UK Input Data

Open gauge/station data have been collated to support stochastic rainfall and weather modelling in the UK. The data are formatted ready for use with the RWGEN modelling package. Details of the data available so far are given below.

Note

Please consider the data to be preliminary at present. Changes may be made if any issues are found in the data processing (none so far) and following further quality checks.

Available Data

Currently available data are gauge/station time series data processed from the UKMO MIDAS-Open collection:

  • Hourly rainfall time series for 331 gauges

  • Daily weather time series for 1000 stations

The data have been compiled and reformatted using the qc-version-1 data in the MIDAS-Open datasets. No further quality control has been applied so far.

Note that the periods of record and completeness vary notably.

The daily weather time series include precipitation, temperature, vapour pressure, wind speed and sunshine duration. Not all variables are available at all stations or throughout the entire record periods. The data have been compiled from different datasets within the MIDAS-Open collection - a mixture of daily and (aggregated) hourly time series.

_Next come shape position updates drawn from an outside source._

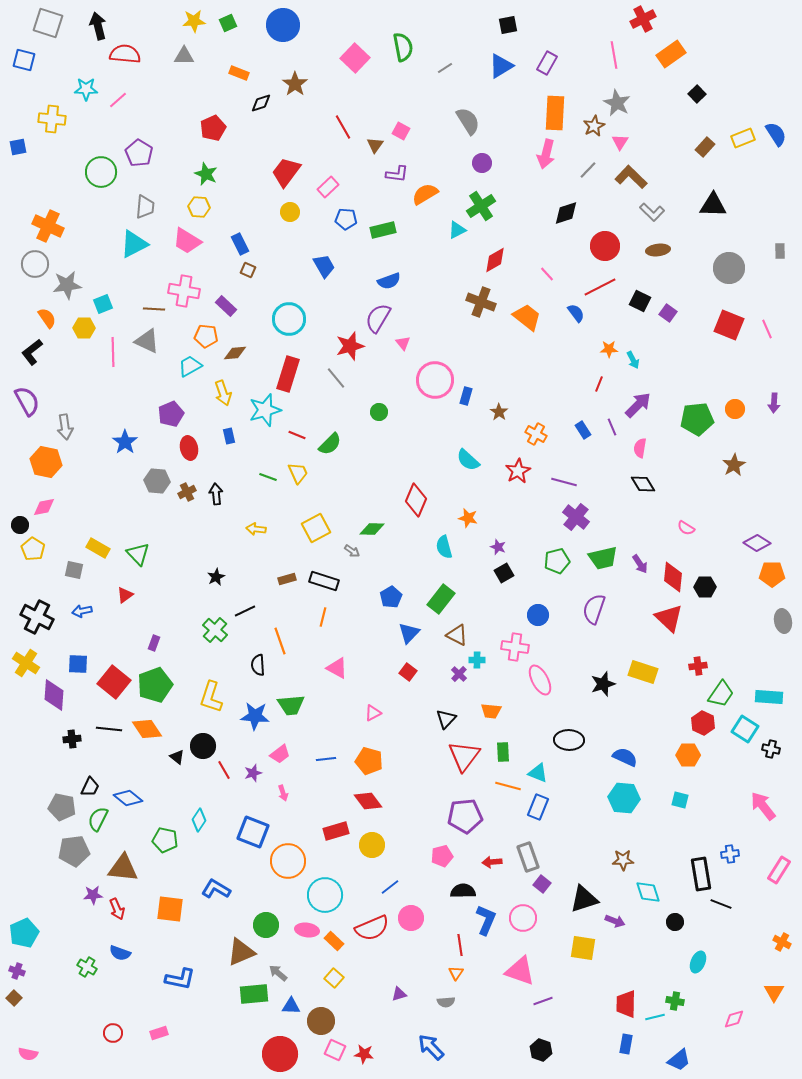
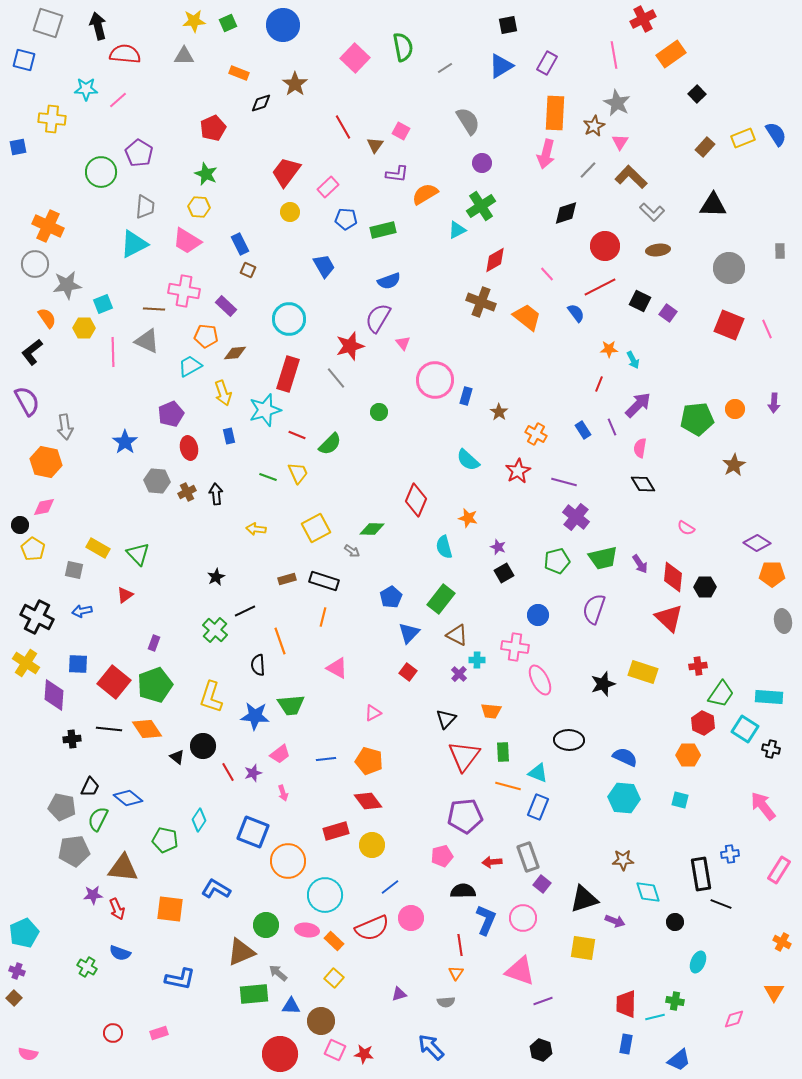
red line at (224, 770): moved 4 px right, 2 px down
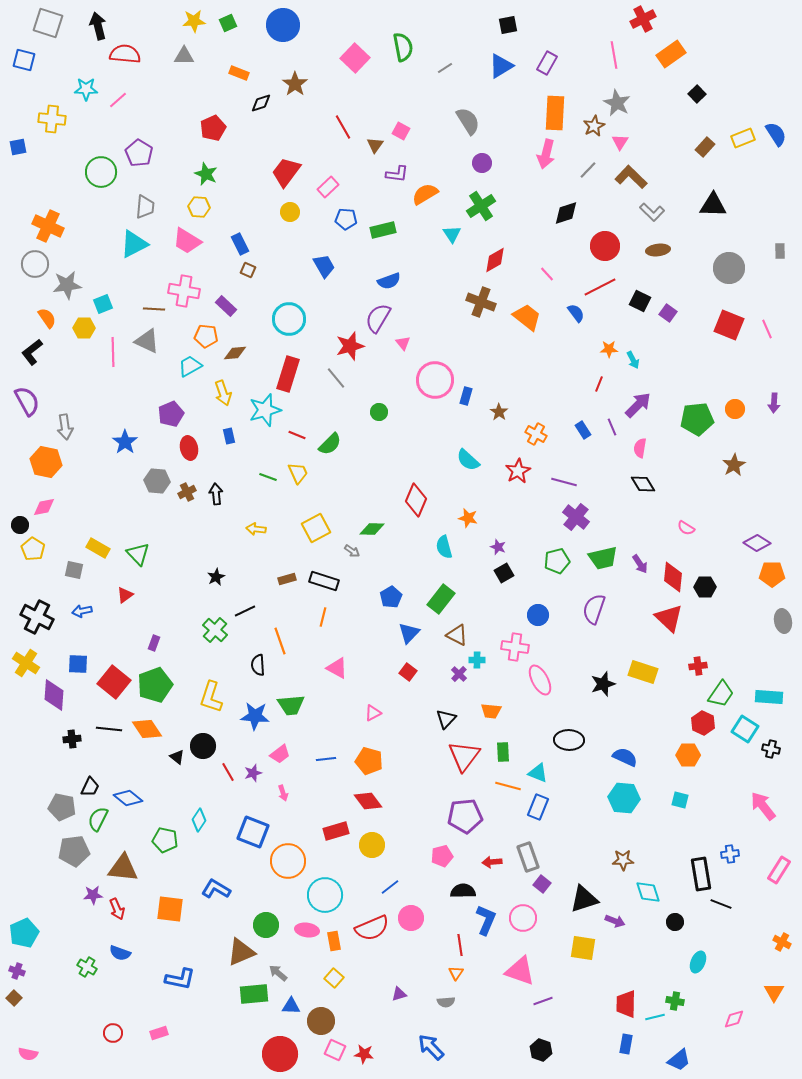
cyan triangle at (457, 230): moved 5 px left, 4 px down; rotated 36 degrees counterclockwise
orange rectangle at (334, 941): rotated 36 degrees clockwise
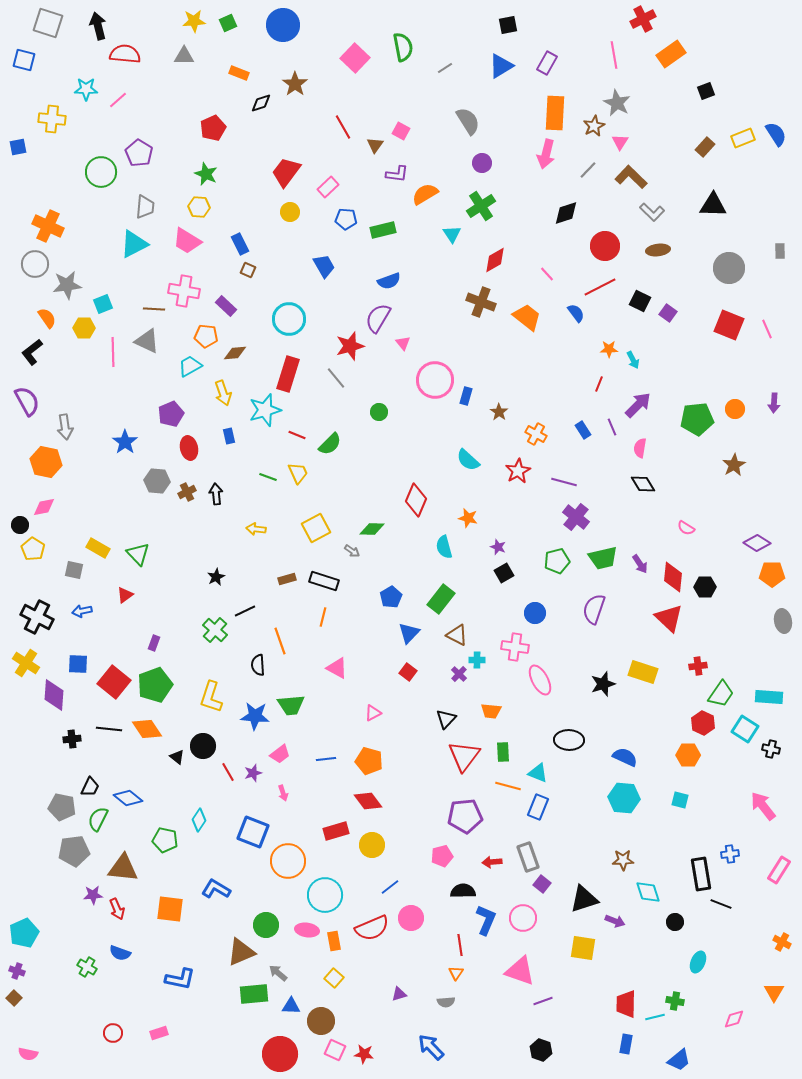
black square at (697, 94): moved 9 px right, 3 px up; rotated 24 degrees clockwise
blue circle at (538, 615): moved 3 px left, 2 px up
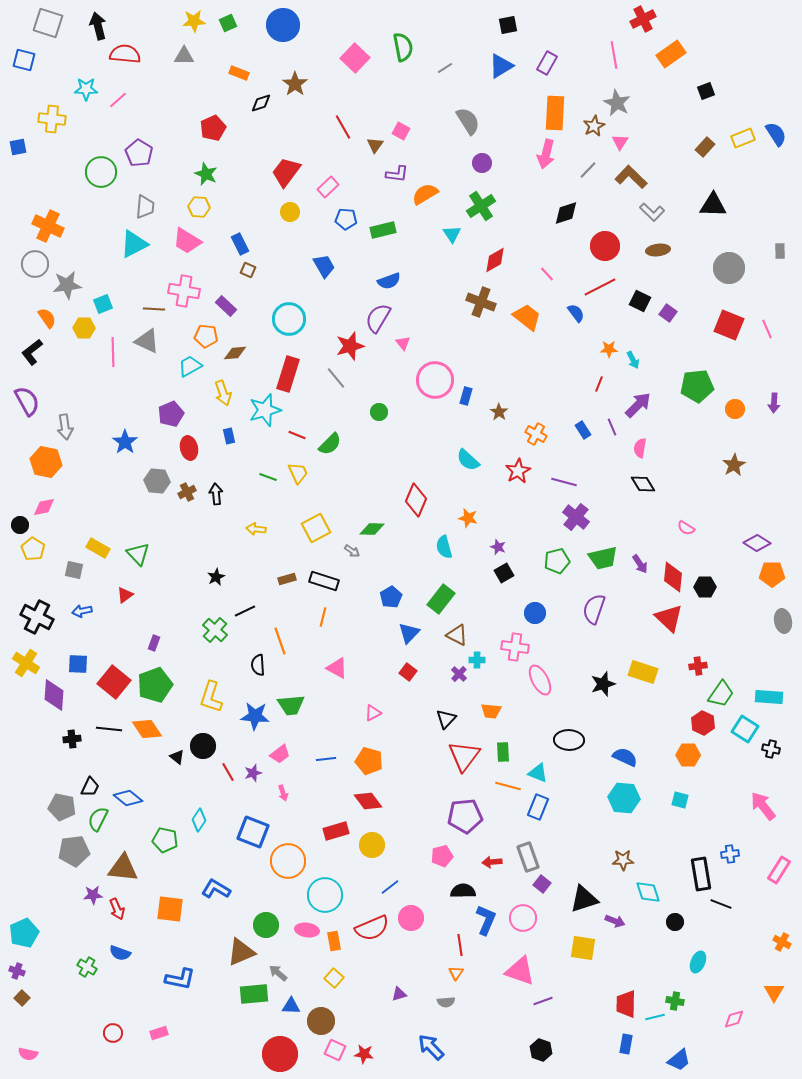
green pentagon at (697, 419): moved 33 px up
brown square at (14, 998): moved 8 px right
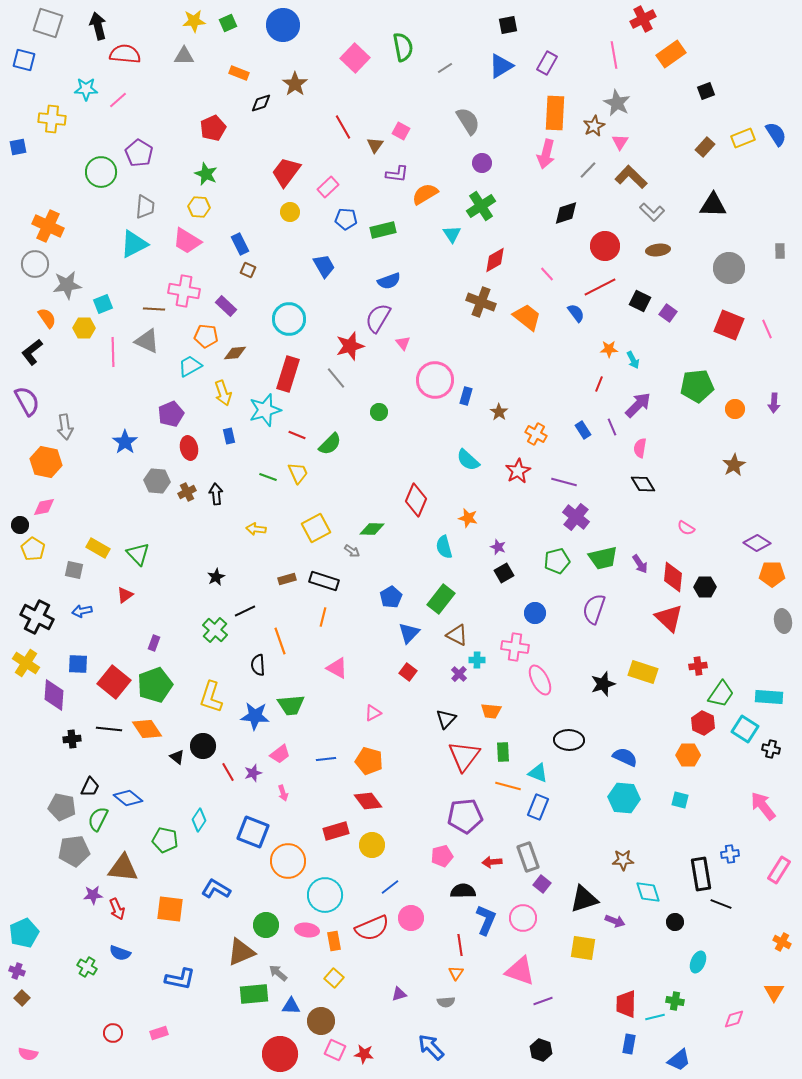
blue rectangle at (626, 1044): moved 3 px right
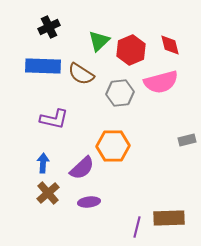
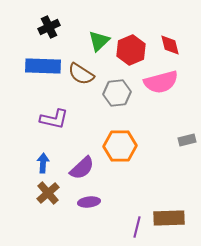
gray hexagon: moved 3 px left
orange hexagon: moved 7 px right
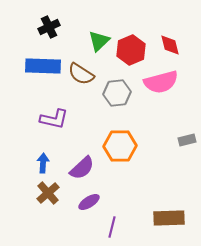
purple ellipse: rotated 25 degrees counterclockwise
purple line: moved 25 px left
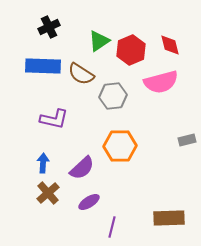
green triangle: rotated 10 degrees clockwise
gray hexagon: moved 4 px left, 3 px down
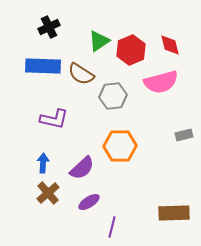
gray rectangle: moved 3 px left, 5 px up
brown rectangle: moved 5 px right, 5 px up
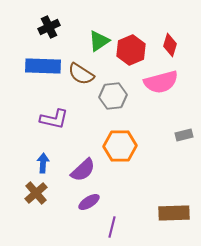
red diamond: rotated 30 degrees clockwise
purple semicircle: moved 1 px right, 2 px down
brown cross: moved 12 px left
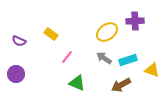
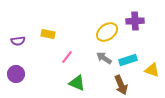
yellow rectangle: moved 3 px left; rotated 24 degrees counterclockwise
purple semicircle: moved 1 px left; rotated 32 degrees counterclockwise
brown arrow: rotated 84 degrees counterclockwise
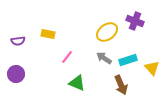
purple cross: rotated 24 degrees clockwise
yellow triangle: moved 2 px up; rotated 28 degrees clockwise
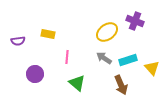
pink line: rotated 32 degrees counterclockwise
purple circle: moved 19 px right
green triangle: rotated 18 degrees clockwise
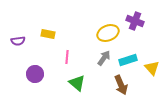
yellow ellipse: moved 1 px right, 1 px down; rotated 15 degrees clockwise
gray arrow: rotated 91 degrees clockwise
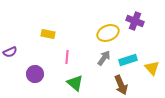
purple semicircle: moved 8 px left, 11 px down; rotated 16 degrees counterclockwise
green triangle: moved 2 px left
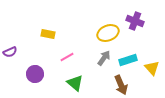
pink line: rotated 56 degrees clockwise
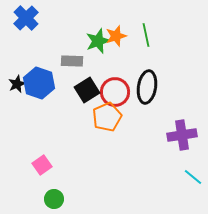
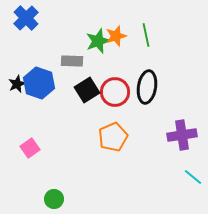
orange pentagon: moved 6 px right, 20 px down
pink square: moved 12 px left, 17 px up
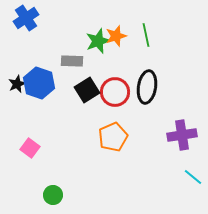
blue cross: rotated 10 degrees clockwise
pink square: rotated 18 degrees counterclockwise
green circle: moved 1 px left, 4 px up
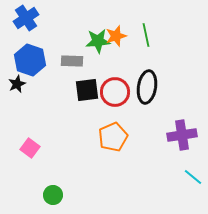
green star: rotated 15 degrees clockwise
blue hexagon: moved 9 px left, 23 px up
black square: rotated 25 degrees clockwise
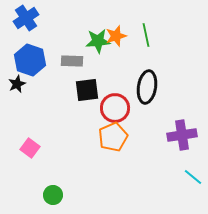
red circle: moved 16 px down
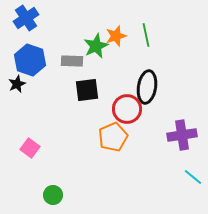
green star: moved 2 px left, 5 px down; rotated 20 degrees counterclockwise
red circle: moved 12 px right, 1 px down
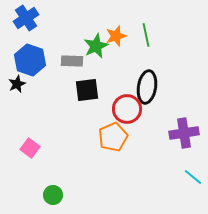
purple cross: moved 2 px right, 2 px up
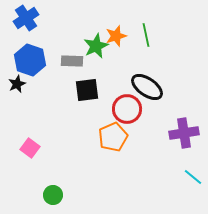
black ellipse: rotated 64 degrees counterclockwise
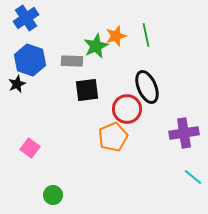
black ellipse: rotated 32 degrees clockwise
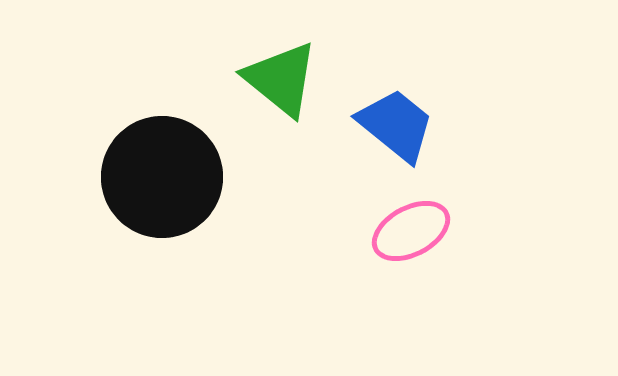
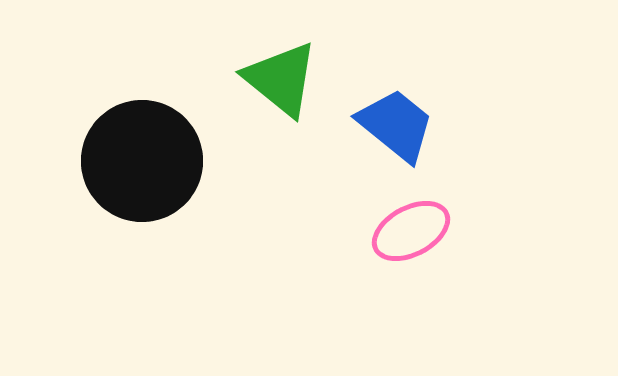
black circle: moved 20 px left, 16 px up
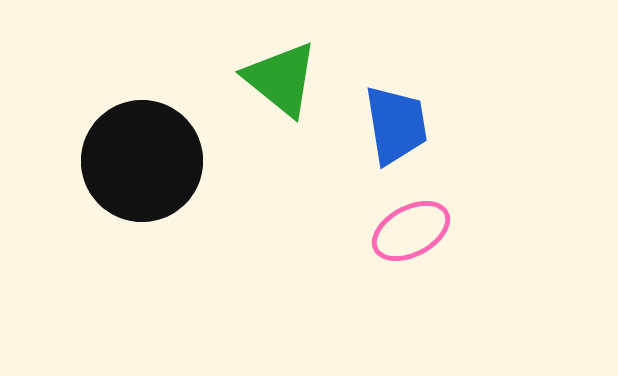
blue trapezoid: rotated 42 degrees clockwise
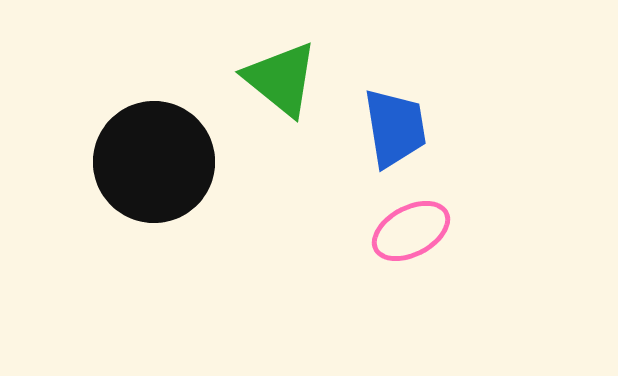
blue trapezoid: moved 1 px left, 3 px down
black circle: moved 12 px right, 1 px down
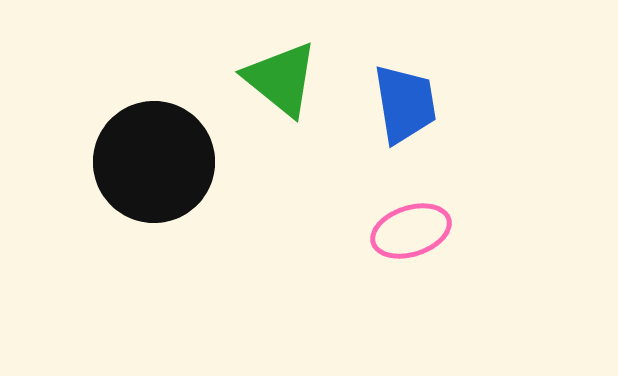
blue trapezoid: moved 10 px right, 24 px up
pink ellipse: rotated 10 degrees clockwise
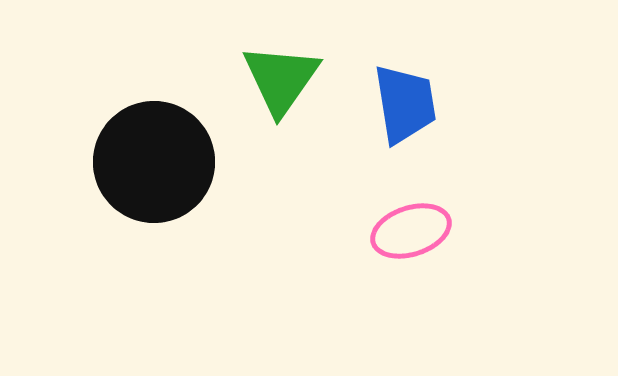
green triangle: rotated 26 degrees clockwise
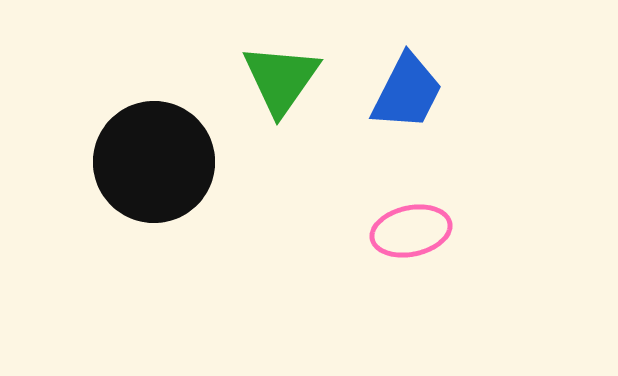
blue trapezoid: moved 2 px right, 12 px up; rotated 36 degrees clockwise
pink ellipse: rotated 6 degrees clockwise
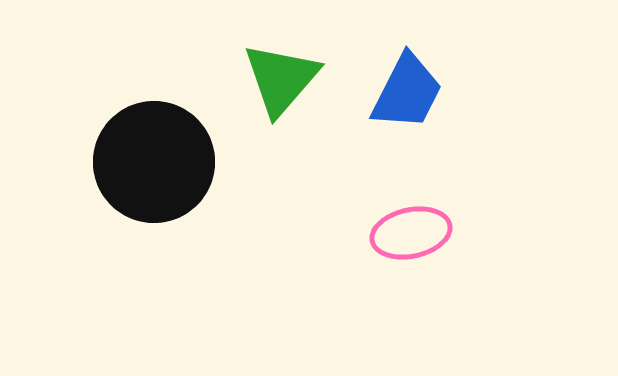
green triangle: rotated 6 degrees clockwise
pink ellipse: moved 2 px down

A metadata file summarises basic information (location, UKMO identifier etc) for the gauges/stations.

Downloads

The formatted MIDAS-Open data are now available for download from the UKCEH Environmental Information Data Centre (EIDC). Click on the “download data” button on the dataset landing page or see the following direct links:

Bulk download tools can be used to obtain all files or alternatively a small script, such as the following Python example:

import os
import requests

import pandas as pd


metadata_url = 'https://catalogue.ceh.ac.uk/datastore/eidchub/44c577d3-665f-40de-adce-74ecad7b304a/station_metadata.csv'
weather_base_url = 'https://catalogue.ceh.ac.uk/datastore/eidchub/44c577d3-665f-40de-adce-74ecad7b304a/historical_daily-weather/'
output_folder = ...  # TODO: Insert path to output folder

df = pd.read_csv(metadata_url)

for file_name in df['File_Name']:
    print(file_name)
    with requests.get(f'{weather_base_url}{file_name}') as r:
        with open(os.path.join(output_folder, file_name), 'wb') as fh:
            fh.write(r.content)

Note

The EIDC dataset entry contains an archived version of the model code, but this has been superseded. Instead, please refer to the GitHub repository, which contains the most recent code.

Future Data

Additional data to be added in the future include:

  • Updated gauge/station time series supplemented by point extractions from HadUK-Grid to supplement missing precipitation and temperature data

  • Change factors based on UKCP18-Local to facilitate climate change scenarios

Once the above are available and stable, the data will be moved to a data repository and a DOI assigned.

Licence Information

Contains public sector information licensed under the Open Government Licence v3.0.